At one time, the King Eddy was the only place in Toronto that Hollywood royalty, such as Liz Taylor and Richard Burton, would consider staying. In the 1980s, after many years of neglect, a group of local investors spent C$40 million (US$32 million) to rescue it. The result recalls its former glory, with rosy marble columns and a glass-domed rotunda dominating the lobby. Although the guest rooms aren't what I'd call spacious -- 28 to 33 sq. m (300-350 sq. ft.) is standard -- their uniformly high ceilings give them a sweeping grandeur that is unusual. The rooms are also charmingly appointed. Unlike rooms at many competitors, where you'd be hard-pressed to tell the difference among them, these guest rooms have been decorated with a personal touch. The bathrooms are particularly nice, with large marble tubs.

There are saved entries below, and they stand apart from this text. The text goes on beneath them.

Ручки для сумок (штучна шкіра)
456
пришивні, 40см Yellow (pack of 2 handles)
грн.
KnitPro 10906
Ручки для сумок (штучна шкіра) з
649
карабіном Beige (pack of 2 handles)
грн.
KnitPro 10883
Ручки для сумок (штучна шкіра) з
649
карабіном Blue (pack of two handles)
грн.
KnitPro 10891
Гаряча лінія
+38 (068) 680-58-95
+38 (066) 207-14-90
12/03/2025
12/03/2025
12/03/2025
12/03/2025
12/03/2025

The wood-paneled Consort Bar is wonderfully clubby, and its 2.5m-high (8-ft.) windows afford fun people-watching while you sip a champagne cocktail. It's got a surprising long menu, which includes everything from crispy calamari to thin-crust pizzas.

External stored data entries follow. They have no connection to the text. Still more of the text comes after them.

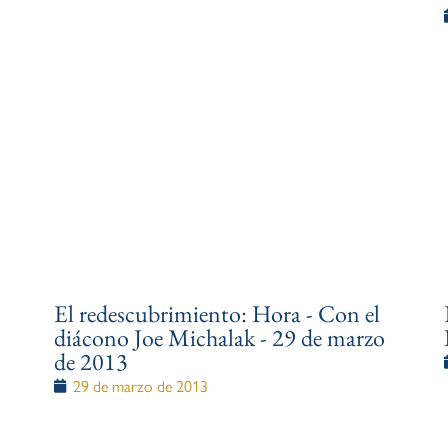
El redescubrimiento: Hora - Con el
diácono Joe Michalak - 29 de marzo
de 2013
29 de marzo de 2013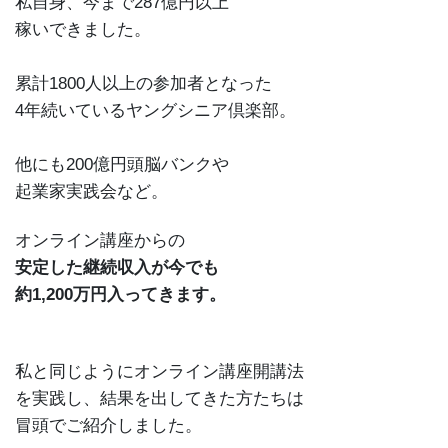
私自身、今まで287億円以上
稼いできました。
累計1800人以上の参加者となった
4年続いているヤングシニア倶楽部。
他にも200億円頭脳バンクや
起業家実践会など。
オンライン講座からの
安定した継続収入が今でも
約1,200万円入ってきます。
私と同じようにオンライン講座開講法
を実践し、結果を出してきた方たちは
冒頭でご紹介しました。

We ordered Niagara wines and an amazing cheese plate instead of champagne, squid, or pizza.
But we did a lot of that fun people-watching.
We drank too much Niagara wine at a friend's house that night.
And almost ate $6 candy bars from the hotel minibar at midnight. But decided to go out and find cheaper, more substantial food instead. Pizza Pizza.
We barely made it onto the plane the next morning. Southern Ontario is lovely, but I was glad to see the Cascades again.